- REQUIRED ACTION: Make an exact copy of all the records, one that contains none of the pictures.
──────── RAW DATA ────────
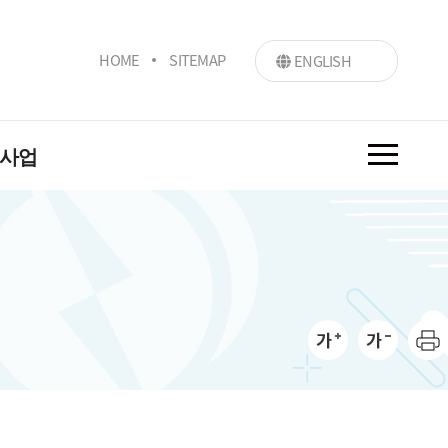
HOME
SITEMAP
ENGLISH
 사업
지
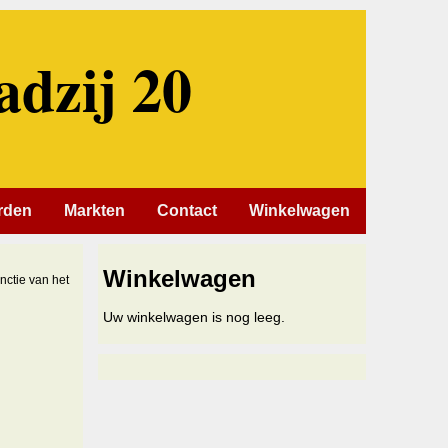
adzij 20
rden
Markten
Contact
Winkelwagen
Winkelwagen
nctie van het
Uw winkelwagen is nog leeg.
────────
- RESPONSE TO THIS TASK:
HOME
SITEMAP
ENGLISH
 사업
지
adzij 20
rden
Markten
Contact
Winkelwagen
Winkelwagen
nctie van het
Uw winkelwagen is nog leeg.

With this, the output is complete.